Saving For A Rainy Day: A How-To Guide

NEW YORK (MainStreet)—Stashing away a few bucks in case of an emergency seems like the sensible thing to do, especially if a curveball heads your way.

If you have a rainy day fund in place, you can tackle the problem easily and avoid jeopardizing your financial security or even credit score. Setting up an emergency cash fund gives you options to replace the broken radiator or take that unexpected trip back home.

Even if you can use your credit card, it's better to use your cash so you can avoid high interest rates or other fees. It's always good to have some cash handy that you can access quickly from your bank.

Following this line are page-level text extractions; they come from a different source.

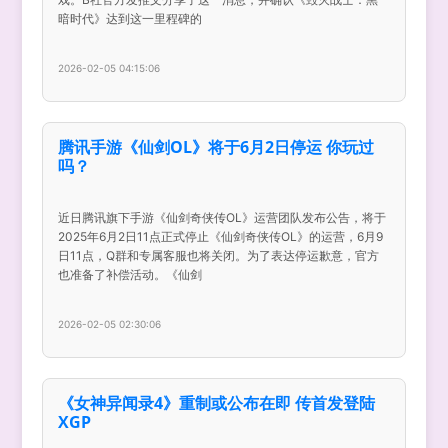
暗时代》达到这一里程碑的
2026-02-05 04:15:06
腾讯手游《仙剑OL》将于6月2日停运 你玩过
吗？
近日腾讯旗下手游《仙剑奇侠传OL》运营团队发布公告，将于
2025年6月2日11点正式停止《仙剑奇侠传OL》的运营，6月9
日11点，Q群和专属客服也将关闭。为了表达停运歉意，官方
也准备了补偿活动。《仙剑
2026-02-05 02:30:06
《女神异闻录4》重制或公布在即 传首发登陆
XGP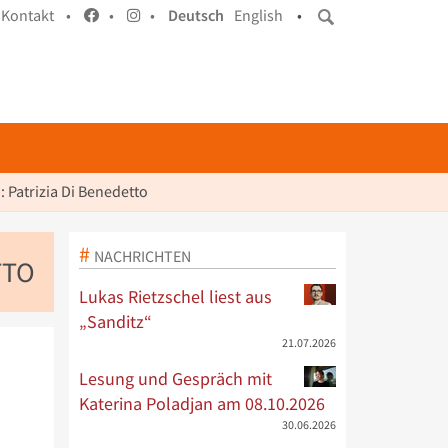
Kontakt •
•
•
Deutsch
English
•
 Patrizia Di Benedetto
NACHRICHTEN
TTO
Lukas Rietzschel liest aus
„Sanditz“
21.07.2026
Lesung und Gespräch mit
Katerina Poladjan am 08.10.2026
30.06.2026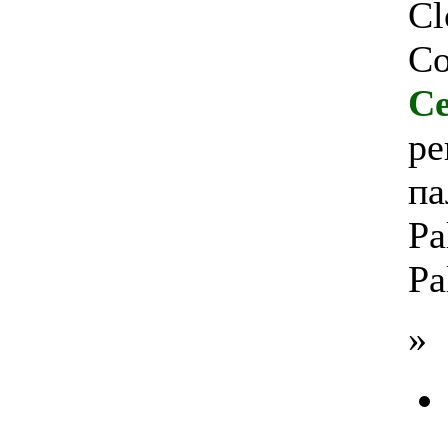
Cl
Co
Се
ре
па
Pa
Pa
»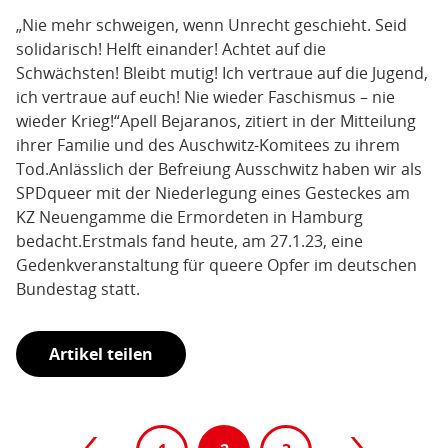
„Nie mehr schweigen, wenn Unrecht geschieht. Seid
solidarisch! Helft einander! Achtet auf die
Schwächsten! Bleibt mutig! Ich vertraue auf die Jugend,
ich vertraue auf euch! Nie wieder Faschismus – nie
wieder Krieg!“Apell Bejaranos, zitiert in der Mitteilung
ihrer Familie und des Auschwitz-Komitees zu ihrem
Tod.Anlässlich der Befreiung Ausschwitz haben wir als
SPDqueer mit der Niederlegung eines Gesteckes am
KZ Neuengamme die Ermordeten in Hamburg
bedacht.Erstmals fand heute, am 27.1.23, eine
Gedenkveranstaltung für queere Opfer im deutschen
Bundestag statt.
Artikel teilen
Paginierung
Nächste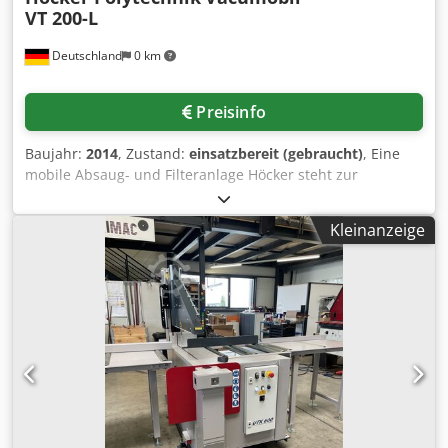
VT 200-L
Deutschland
0 km
Preisinfo
Baujahr:
2014
, Zustand:
einsatzbereit (gebraucht)
, Eine
mobile Absaug- und Filteranlage Höcker steht zur
Verfügung. Filterklasse: H3, Motorleistung: 4kW,
Saugstutzen: 200mm, Filterfläche: ca. 12m², max.
Kleinanzeige
Volumenstrom: 3400m³/h, max. Unterdruck: 2700Pa,
Sammelbehältervolumen: 350l, Maschinendimensionen
X/Y/Z: ca. 2000mm/1100mm/2000mm, Gewicht: ca. 420kg.
Eine Besichtigung vor Ort ist möglich. Csdpfx Aoyg Nu
Nemvjha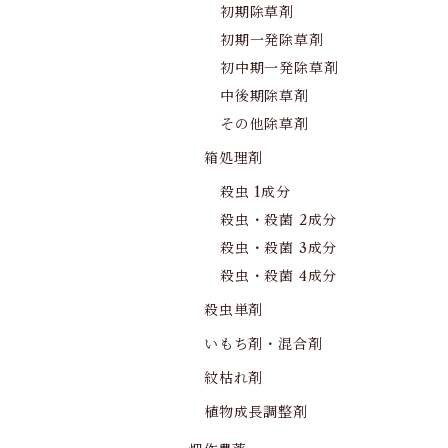
初期除草剤
初期一発除草剤
初中期一発除草剤
中後期除草剤
その他除草剤
箱処理剤
殺虫 1成分
殺虫・殺菌 2成分
殺虫・殺菌 3成分
殺虫・殺菌 4成分
殺虫単剤
いもち剤・混合剤
紋枯れ剤
植物成長調整剤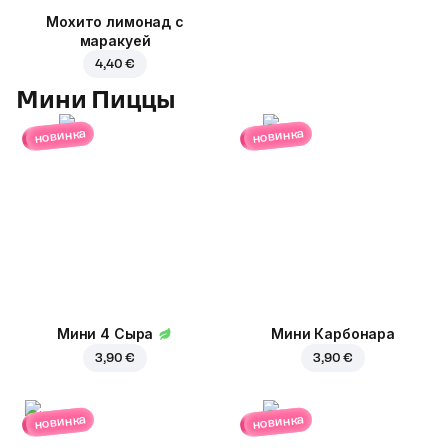
Мохито лимонад с
маракуей
4,40 €
Мини Пиццы
новинка
новинка
Мини 4 Сыра
Мини Карбонара
3,90 €
3,90 €
новинка
новинка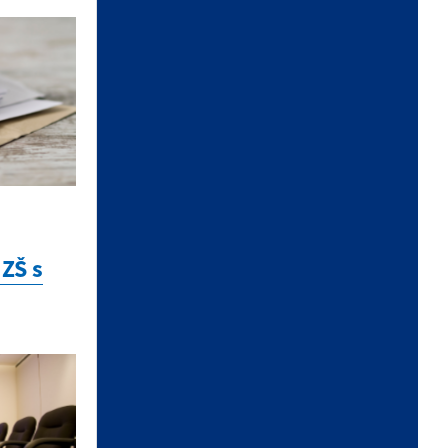
Zverejnenia
Oznámenie o voľné pracovné
miesta
23.06.2026 | Vyhlásenia /
Zverejnenia
Oznámenie o voľných pracovných
miestach
ZŠ s
17.06.2026 | Životné prostredie
Oznam o začatí správneho
konania
Zobraziť ďalšie oznamy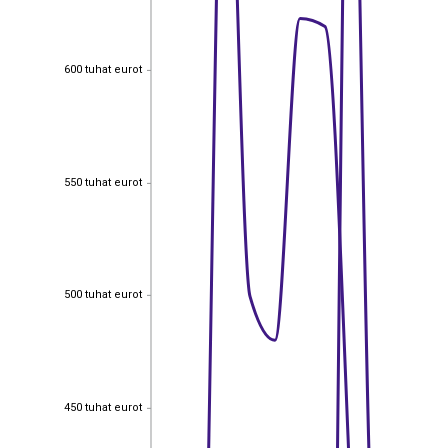
600 tuhat eurot
600 tuhat eurot
550 tuhat eurot
550 tuhat eurot
500 tuhat eurot
500 tuhat eurot
450 tuhat eurot
450 tuhat eurot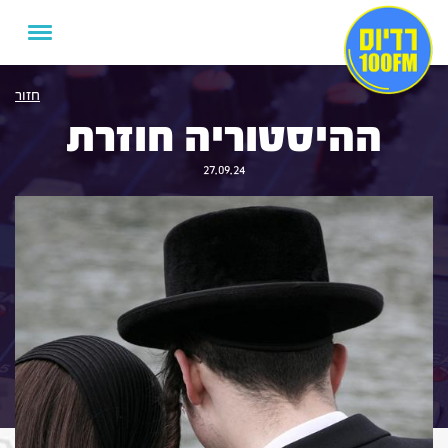
חזור
ההיסטוריה חוזרת
27.09.24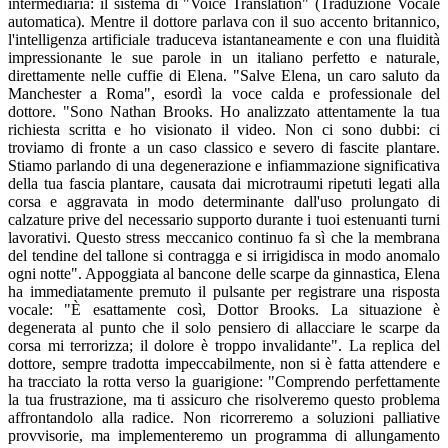
intermediaria: il sistema di "Voice Translation" (Traduzione Vocale
automatica). Mentre il dottore parlava con il suo accento britannico,
l'intelligenza artificiale traduceva istantaneamente e con una fluidità
impressionante le sue parole in un italiano perfetto e naturale,
direttamente nelle cuffie di Elena. "Salve Elena, un caro saluto da
Manchester a Roma", esordì la voce calda e professionale del
dottore. "Sono Nathan Brooks. Ho analizzato attentamente la tua
richiesta scritta e ho visionato il video. Non ci sono dubbi: ci
troviamo di fronte a un caso classico e severo di fascite plantare.
Stiamo parlando di una degenerazione e infiammazione significativa
della tua fascia plantare, causata dai microtraumi ripetuti legati alla
corsa e aggravata in modo determinante dall'uso prolungato di
calzature prive del necessario supporto durante i tuoi estenuanti turni
lavorativi. Questo stress meccanico continuo fa sì che la membrana
del tendine del tallone si contragga e si irrigidisca in modo anomalo
ogni notte". Appoggiata al bancone delle scarpe da ginnastica, Elena
ha immediatamente premuto il pulsante per registrare una risposta
vocale: "È esattamente così, Dottor Brooks. La situazione è
degenerata al punto che il solo pensiero di allacciare le scarpe da
corsa mi terrorizza; il dolore è troppo invalidante". La replica del
dottore, sempre tradotta impeccabilmente, non si è fatta attendere e
ha tracciato la rotta verso la guarigione: "Comprendo perfettamente
la tua frustrazione, ma ti assicuro che risolveremo questo problema
affrontandolo alla radice. Non ricorreremo a soluzioni palliative
provvisorie, ma implementeremo un programma di allungamento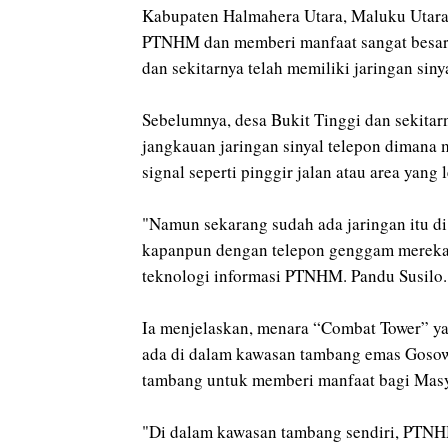
Kabupaten Halmahera Utara, Maluku Utara,
PTNHM dan memberi manfaat sangat besar ba
dan sekitarnya telah memiliki jaringan siny
Sebelumnya, desa Bukit Tinggi dan sekitar
jangkauan jaringan sinyal telepon dimana
signal seperti pinggir jalan atau area yang l
"Namun sekarang sudah ada jaringan itu d
kapanpun dengan telepon genggam mereka 
teknologi informasi PTNHM. Pandu Susilo.
Ia menjelaskan, menara “Combat Tower” ya
ada di dalam kawasan tambang emas Goso
tambang untuk memberi manfaat bagi Masy
"Di dalam kawasan tambang sendiri, PTNHM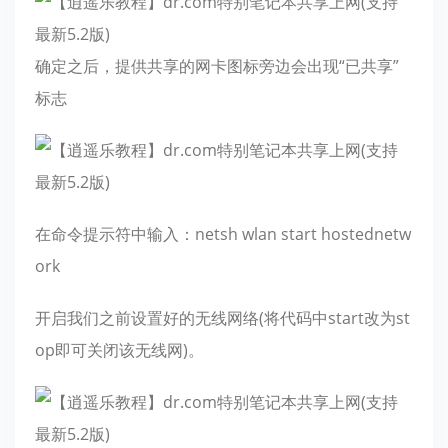
确定之后，提供共享的网卡图标旁边会出现“已共享”
标志
在命令提示符中输入：netsh wlan start hostednetw
ork
开启我们之前设置好的无线网络(将代码中start改为st
op即可关闭该无线网)。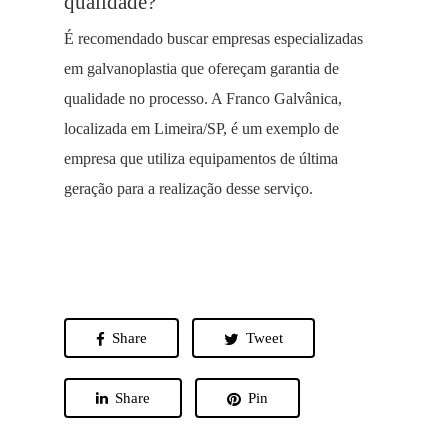
qualidade?
É recomendado buscar empresas especializadas
em galvanoplastia que ofereçam garantia de
qualidade no processo. A Franco Galvânica,
localizada em Limeira/SP, é um exemplo de
empresa que utiliza equipamentos de última
geração para a realização desse serviço.
Share
Tweet
Share
Pin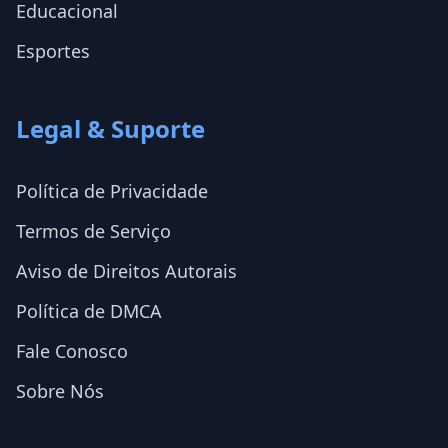
Educacional
Esportes
Legal & Suporte
Política de Privacidade
Termos de Serviço
Aviso de Direitos Autorais
Política de DMCA
Fale Conosco
Sobre Nós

Crowdsourcing Your Investments: The Twitter Effect

Starting your emergency fund can be as simple as stashing $50 a month into a savings account, said Nick Drew, a financial advisor for Liberty Partners Financial Services, LLC, based in The Woodlands, Tex.

He recommends that you open an account at another bank or credit union so that the money is "out of sight and out of mind." Automatic debits are one of the best methods, because the money is taken out of your paycheck each month, preventing you from spending it.

"Just start doing something and increase it every quarter," he said. "People are amazed how they can easily save $50 a month and increase it to $100 a month and wind up with thousands of dollars in savings in less than two years."

While most financial advisors have traditionally advised saving three to six months of your expenses, the downturn in the economy has made some people more cautious.

If you work in a field that experiences frequent turnover, you might consider saving 12 months of expenses, said Drew.

While savings and money market accounts are paying under 1% in interest at traditional banks and even credit unions, a better option is to invest your cash in CDs. Expect a greater yield with a longer maturity.